Resulta muy incómodo aceptar que la vida trae procesos dolorosos.

Se debe generar un diálogo en el que la vejez se reivindique, con sus limitaciones pero también con sus grandes virtudes, y encontrar un espacio donde nos sintamos a gusto con nuestros mayores y los mayores se sientan parte de nosotros.

La vejez y la muerte deben ser temas de los que hablar con ellos para crear un entorno sincero, para que ellos no se sientan incómodos cuando nos necesiten ni a nosotros nos suponga un trauma afrontar ese momento.

Muchos mayores se sienten más cómodos hablando de estos temas con profesionales que con sus propios hijos, y es vital darle la vuelta a eso. El núcleo familiar debe ser el eje de confianza y seguridad.
  

Vivir el presente con ellos

Preocupándonos no conseguimos nada, solo hacer nuestro problema o inquietud más grande, y ocupándonos podemos buscar una solución, una mejor manera de resolver, reaccionar o atender algo.

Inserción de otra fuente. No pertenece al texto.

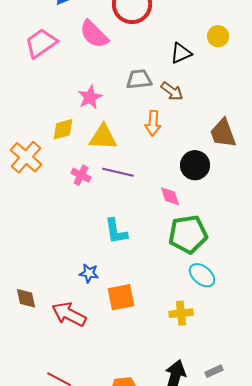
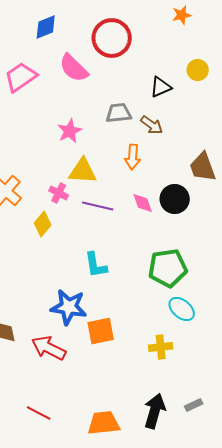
yellow diamond: (63, 129) -> (43, 224), moved, turned -35
pink cross: (81, 175) -> (59, 193), moved
pink diamond: (170, 196) -> (143, 203), moved
blue star: (89, 273) -> (69, 307), size x1.8

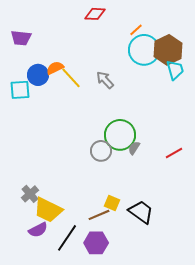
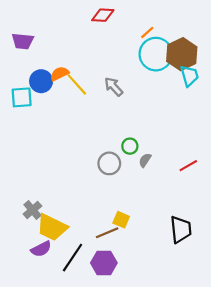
green circle: (120, 135) -> (130, 146), size x0.5
black trapezoid: (141, 212) -> (181, 229), moved, turned 48

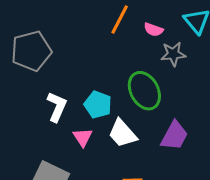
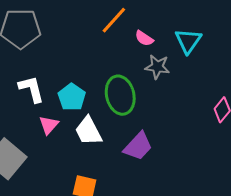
white L-shape: (57, 107) -> (31, 89), turned -52

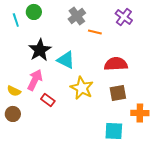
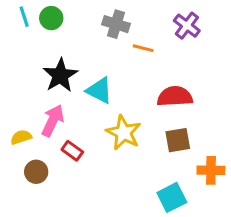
gray cross: (77, 16) -> (116, 24), turned -36
cyan line: (16, 20) -> (24, 17), moved
yellow semicircle: (14, 91) -> (21, 137), turned 136
brown circle: (13, 114) -> (36, 172), moved
cyan square: (114, 131) -> (172, 197), turned -30

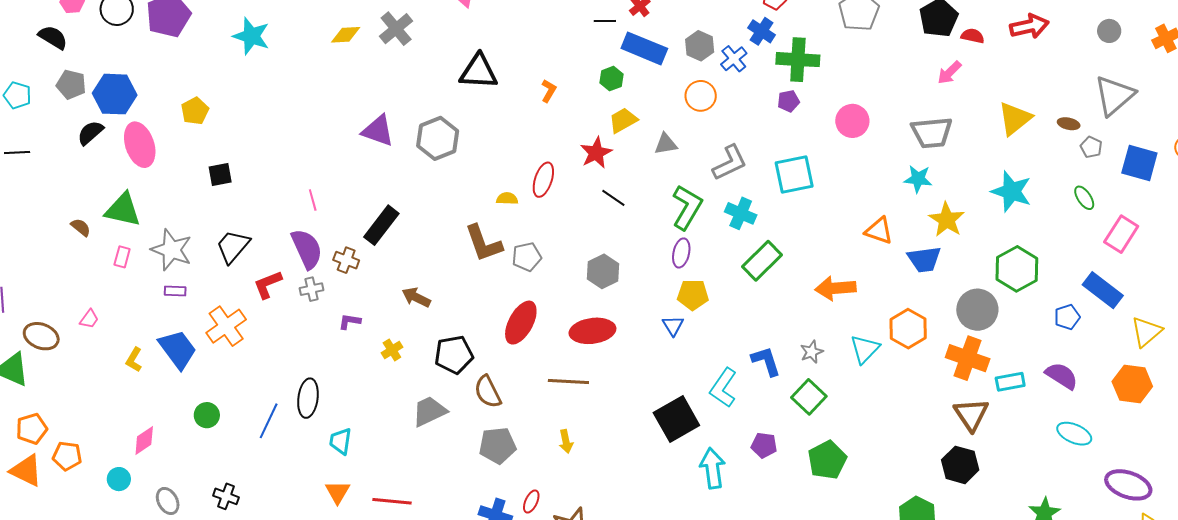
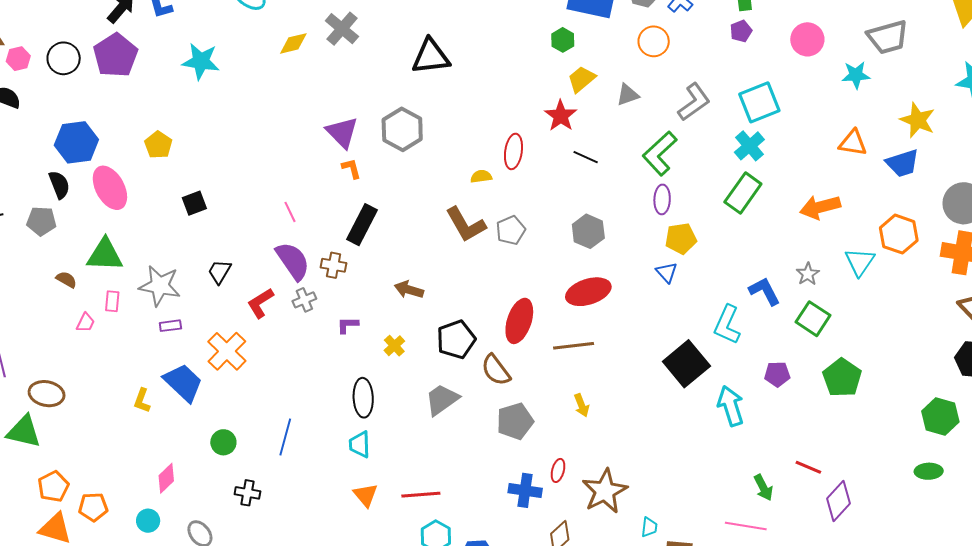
gray pentagon: (71, 85) -> (41, 221), moved
orange L-shape: (549, 91) -> (351, 169), moved, turned -35
purple triangle: (378, 131) -> (342, 132), turned 36
black semicircle: (90, 133) -> (59, 185), turned 120
cyan star: (918, 179) -> (856, 75), moved
green L-shape: (687, 207) -> (660, 153), turned -153
cyan cross: (741, 213) -> (749, 146), moved, turned 36
black trapezoid: (233, 246) -> (219, 272), size x0.7
pink trapezoid: (89, 319) -> (86, 323), moved
red ellipse: (521, 323) -> (519, 321), moved
black ellipse: (308, 398) -> (363, 398), moved
black cross: (226, 496) -> (247, 493), moved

Es muy importante tener una charla sobre la aceptación y el proceso natural de la vida, preocuparnos poco y tener la tranquilidad de que, llegado el momento, sabremos ocuparnos.

En ServiTa podemos ayudaros llegado este momento, proporcionando cuidadoras cualificadas, con verdadera vocación de servicio hacia nuestros mayores. Las ventajas de una cuidadora a domicilio son muchas, la principal es que no privamos a nuestros mayores de su entorno, de sus costumbres y todas las ventajas que tiene disponer de una cuidadora en exclusiva para ellos.

También debemos aprender a ponernos en la piel de nuestros padres. Para ellos es duro ver que necesitan a alguien y muchas veces no piden ayuda por la vergüenza o la carga que van a suponer, también por el miedo que les supone pensar en que una cuidadora va a convivir con ellos en su casa.
  

Por último, unas recomendaciones:

¿Qué podemos hacer ante el miedo a la enfermedad y la pérdida de nuestros mayores?

 

    • Es vital hablar con ellos, preguntarles cuál sería su escenario ideal en la vejez, confrontar ideas y mantener siempre firme la idea de que, pese a que será una etapa donde se verán más limitados, siempre podrán aportar.
    • Y sobre todo, vivir el presente con ellos, ya que es el único sitio donde vivimos, ni en el futuro ni en el pasado. Vivir el presente con ellos y disfrutar todo lo que la vida nos traiga.